START Information given
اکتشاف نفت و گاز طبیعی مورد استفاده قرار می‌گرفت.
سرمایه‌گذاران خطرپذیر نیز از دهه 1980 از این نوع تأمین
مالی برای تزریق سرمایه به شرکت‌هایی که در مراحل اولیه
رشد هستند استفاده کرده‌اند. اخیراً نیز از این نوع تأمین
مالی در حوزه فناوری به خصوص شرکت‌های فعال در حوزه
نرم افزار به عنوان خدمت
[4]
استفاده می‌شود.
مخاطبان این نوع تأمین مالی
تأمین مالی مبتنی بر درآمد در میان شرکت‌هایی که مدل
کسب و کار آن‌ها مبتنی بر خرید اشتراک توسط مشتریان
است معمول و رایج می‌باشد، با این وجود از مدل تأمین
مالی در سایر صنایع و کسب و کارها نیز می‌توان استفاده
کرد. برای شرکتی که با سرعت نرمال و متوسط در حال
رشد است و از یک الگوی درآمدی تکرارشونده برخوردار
END Information given
» Exercise requirements
An exact copy of every record is what the answer must contain.

» The answer
اکتشاف نفت و گاز طبیعی مورد استفاده قرار می‌گرفت.
سرمایه‌گذاران خطرپذیر نیز از دهه 1980 از این نوع تأمین
مالی برای تزریق سرمایه به شرکت‌هایی که در مراحل اولیه
رشد هستند استفاده کرده‌اند. اخیراً نیز از این نوع تأمین
مالی در حوزه فناوری به خصوص شرکت‌های فعال در حوزه
نرم افزار به عنوان خدمت
[4]
استفاده می‌شود.
مخاطبان این نوع تأمین مالی
تأمین مالی مبتنی بر درآمد در میان شرکت‌هایی که مدل
کسب و کار آن‌ها مبتنی بر خرید اشتراک توسط مشتریان
است معمول و رایج می‌باشد، با این وجود از مدل تأمین
مالی در سایر صنایع و کسب و کارها نیز می‌توان استفاده
کرد. برای شرکتی که با سرعت نرمال و متوسط در حال
رشد است و از یک الگوی درآمدی تکرارشونده برخوردار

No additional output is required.